As Covid cases spiral, officials across twin townships launch vigorous mop-up drives

Brinda Sarkar And Snehal Sengupta | Published 15.07.22, 01:04 PM
Residents getting themselves registered for their precautionary third dose of vaccine at BJ Block on Tuesday. Picture by Brinda Sarkar. (Right) A senior citizen gets jabbed at an NKDA vaccination centre on Wednesday.

Residents getting themselves registered for their precautionary third dose of vaccine at BJ Block on Tuesday. Picture by Brinda Sarkar. (Right) A senior citizen gets jabbed at an NKDA vaccination centre on Wednesday.

Queues from 2.30am, multiple trips to the hospital to get jabbed before the doses ran out, arguments so nasty the police had to break them up… these were commonplace during vaccination camps last year. But in 2022, people have been in no hurry to get their precautionary third dose. It’s very recently that demand for vaccines has picked up somewhat, although it is still not a patch on the rush before the first and second doses.

 “Two months ago no more than five to 10 people were coming for jabs a day. Now it has increased to between 50 and 60 but it’s still no comparison to the hundreds who would line up for the first two doses,” said Biplab Chandra, doctor of internal medicine at Calcutta Heart Clinic and Hospital Society.  

Sourav Ghosh, physician and medical director, Techno India Dama Hospital, says the same thing. “Everyone took the first two doses but now a complacency has set in. Unlike last year, corporates and housing complexes are not showing interest in organising camps either,” said Ghosh. Three weeks ago they were getting just 20 people for vaccines a day, although it has now risen to about 100. “We suspect this increase in demand is due to the rising number of Covid cases and also the fact that the Centre has reduced the gap between the second and third dose from nine to six months, thereby making more people suddenly eligible.” 

Bidhannagar Subdivisional Hospital is administering Covishield daily except Sunday, Covaxin on Wednesday and Friday, and Corbevax (for 12-14 years) on Tuesday and Thursday. “Despite the spike in Covid cases,we are not seeing any rise in demand for vaccines,” said superintendant Partha Pratim Guha. “The vaccination figure remains between 50 and 70 daily.” The hospital is having to refuse people as a vial would go waste if a certain number of people cannot take the vaccine within a specific span of time once it is opened. “The problem is the biggest for Corbevax as it requires 20 recipients to a vial.”

Covid tests have increased over the past couple of weeks, though without any significant rise in the positivity rate, he said.AMRI Hospitals is not keen on holding camps any more. “The price of vaccines has been pegged at Rs 380 and this makes it difficult to meet costs of transportation and staff salaries at outdoor camps. So we are holding few camps and preferring people to come over to the hospital. We are also relying on the Cowin app to check registrations so we don’t waste any vials upon opening them,” said an official. 

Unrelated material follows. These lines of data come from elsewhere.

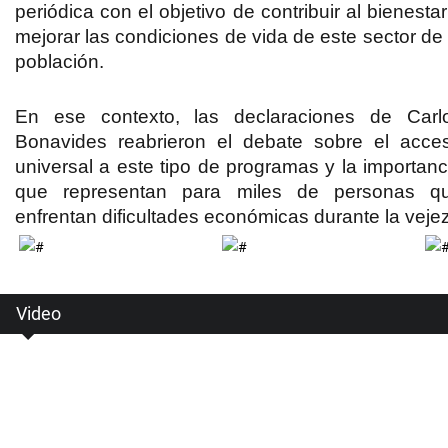
periódica con el objetivo de contribuir al bienestar
mejorar las condiciones de vida de este sector de 
población.
En ese contexto, las declaraciones de Carl
Bonavides reabrieron el debate sobre el acce
universal a este tipo de programas y la importanc
que representan para miles de personas q
enfrentan dificultades económicas durante la vejez
Video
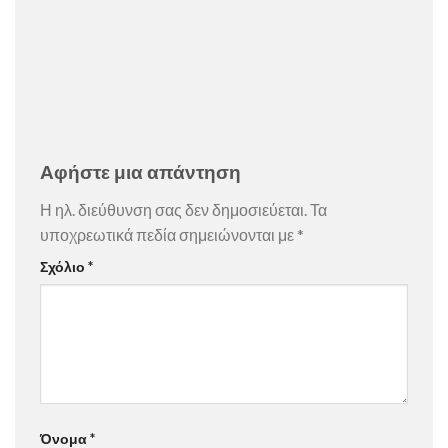
Αφήστε μια απάντηση
Η ηλ. διεύθυνση σας δεν δημοσιεύεται.
Τα
υποχρεωτικά πεδία σημειώνονται με
*
Σχόλιο
*
Όνομα
*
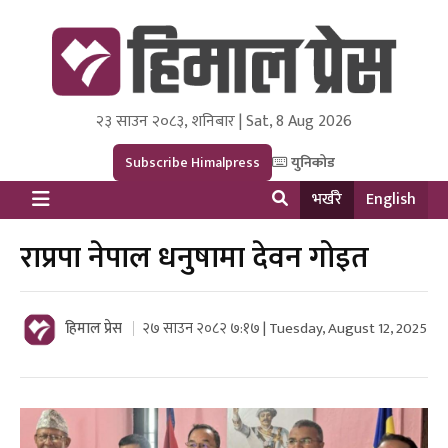
२३ साउन २०८३, शनिबार | Sat, 8 Aug 2026
Himal Press
Dot NewsyNepal Media and Research Pvt Ltd.
Subscribe Himalpress
युनिकोड
भर्खरै
English
राप्रपा नेपाल धनुषामा देवन गोइत
हिमाल प्रेस
२७ साउन २०८२ ७:१७ | Tuesday, August 12, 2025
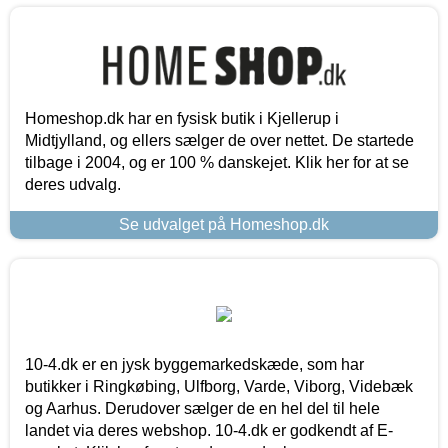
Homeshop.dk har en fysisk butik i Kjellerup i
Midtjylland, og ellers sælger de over nettet. De startede
tilbage i 2004, og er 100 % danskejet. Klik her for at se
deres udvalg.
Se udvalget på Homeshop.dk
10-4.dk er en jysk byggemarkedskæde, som har
butikker i Ringkøbing, Ulfborg, Varde, Viborg, Videbæk
og Aarhus. Derudover sælger de en hel del til hele
landet via deres webshop. 10-4.dk er godkendt af E-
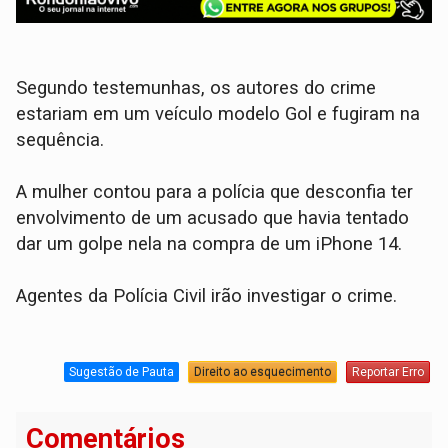
Segundo testemunhas, os autores do crime
estariam em um veículo modelo Gol e fugiram na
sequência.
A mulher contou para a polícia que desconfia ter
envolvimento de um acusado que havia tentado
dar um golpe nela na compra de um iPhone 14.
Agentes da Polícia Civil irão investigar o crime.
Sugestão de Pauta
Direito ao esquecimento
Reportar Erro
Comentários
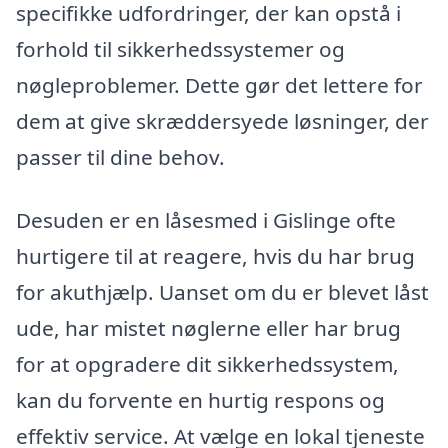
specifikke udfordringer, der kan opstå i
forhold til sikkerhedssystemer og
nøgleproblemer. Dette gør det lettere for
dem at give skræddersyede løsninger, der
passer til dine behov.
Desuden er en låsesmed i Gislinge ofte
hurtigere til at reagere, hvis du har brug
for akuthjælp. Uanset om du er blevet låst
ude, har mistet nøglerne eller har brug
for at opgradere dit sikkerhedssystem,
kan du forvente en hurtig respons og
effektiv service. At vælge en lokal tjeneste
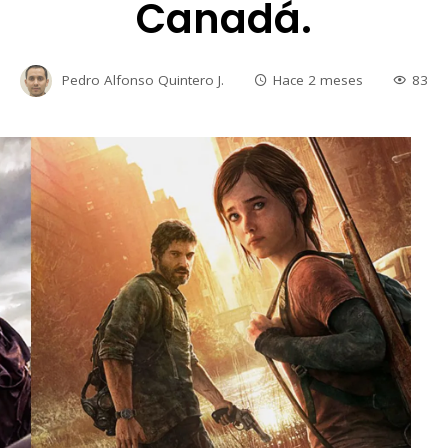
Canadá.
Pedro Alfonso Quintero J.
Hace 2 meses
83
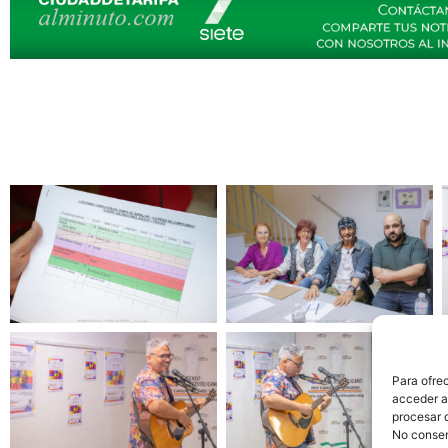
Para ofre
acceder a 
procesar 
No consent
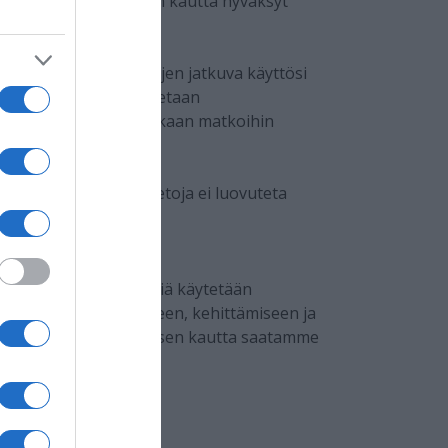
ttaa tietojaan) käytön kautta hyväksyt
liitännäisten palvelujen jatkuva käyttösi
asiakastiedot tallennetaan
ietoja käytetään asiakkaan matkoihin
mat tiedot. Henkilötietoja ei luovuteta
imusten mukaisesti.
utta. Asiakasrekisteriä käytetään
alveluiden tuottamiseen, kehittämiseen ja
Henkilötietojen keräämisen kautta saatamme
 ylläpitäjälle.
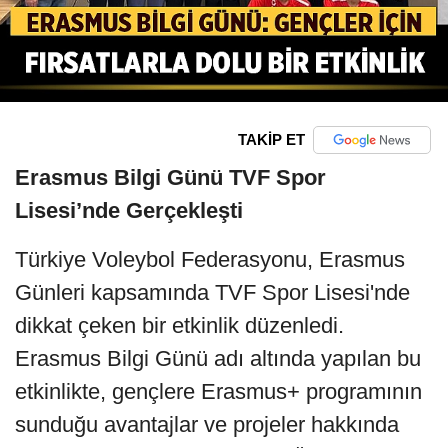
TAKİP ET
Erasmus Bilgi Günü TVF Spor
Lisesi’nde Gerçekleşti
Türkiye Voleybol Federasyonu, Erasmus
Günleri kapsamında TVF Spor Lisesi'nde
dikkat çeken bir etkinlik düzenledi.
Erasmus Bilgi Günü adı altında yapılan bu
etkinlikte, gençlere Erasmus+ programının
sunduğu avantajlar ve projeler hakkında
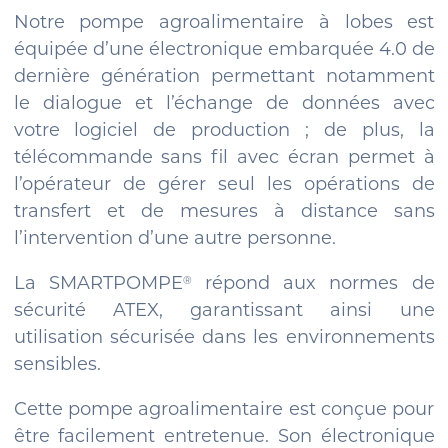
Notre pompe agroalimentaire à lobes est
équipée d’une électronique embarquée 4.0 de
dernière génération permettant notamment
le dialogue et l’échange de données avec
votre logiciel de production ; de plus, la
télécommande sans fil avec écran permet à
l’opérateur de gérer seul les opérations de
transfert et de mesures à distance sans
l’intervention d’une autre personne.
La SMARTPOMPE
répond aux normes de
®
sécurité ATEX, garantissant ainsi une
utilisation sécurisée dans les environnements
sensibles.
Cette pompe agroalimentaire est conçue pour
être facilement entretenue. Son électronique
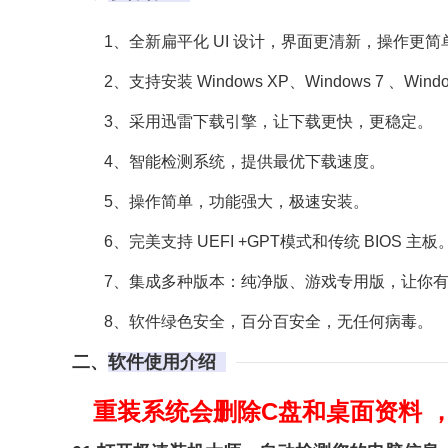
1、全新扁平化 UI 设计，界面更清新，操作更简
2、支持安装 Windows XP、Windows 7 、Windows
3、采用迅雷下载引擎，让下载更快，更稳定。
4、智能检测系统，提供最优下载速度。
5、操作简单，功能强大，极速安装。
6、完美支持 UEFI +GPT模式和传统 BIOS 主板
7、集成多种版本：纯净版、游戏专用版，让你有多
8、软件绿色安全，百分百安全，无任何病毒。
二、
软件使用介绍
重装系统会删除C盘和桌面资料 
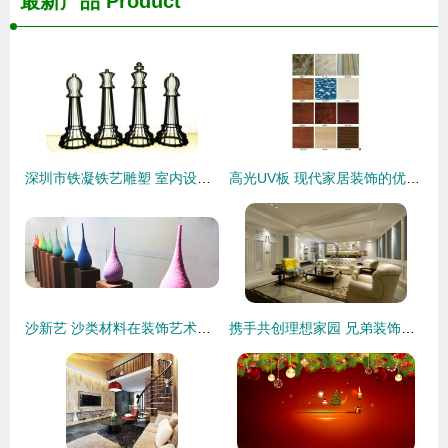
最新产品
Product
深圳市铁凝铁艺雕塑 室内设计中的匠心之选
高光UV板 现代家居装饰的优雅之选
沙新艺 沙类材料在装饰艺术产品设计中的创新应用
携手共创理想家园 兄弟装饰别墅装修理念与效果图赏析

The Salt Lake branch of ILS Hospitals used to have a prominent shamiana at its entrance announcing vaccination camps. “That was before, when demand was high. The rush to get vaccinated died after the teenagers got their shots earlier this year. This month Covid cases are rising but neither are people scared nor are they taking precautions as the symptoms aren’t severe. Even those getting admitted are getting released much faster than in the first two waves,” said group vice president Debashis Dhar. 

Vaccine centres are also being run by the civic body at places like Matri Sadan in EE Block, where there has been a renewed interest among eligible people. “Till May, we barely had anyone coming but for the past two weeks we have been getting a footfall of at least 60 to 70 people a day,” said a health worker there.

While it’s true that the reduction of the nine-month gap to six has made more people eligible, Chandra of the Heart Clinic doesn’t think it amounts to much. “Few people know and even less care. A Covid fatigue has set in and people are knowingly turning a blind eye to the risks. Why, the other day I was travelling by local train and feeling foolish for being the only one in the compartment to wear a mask! Will such people care to get jabbed?” he asked.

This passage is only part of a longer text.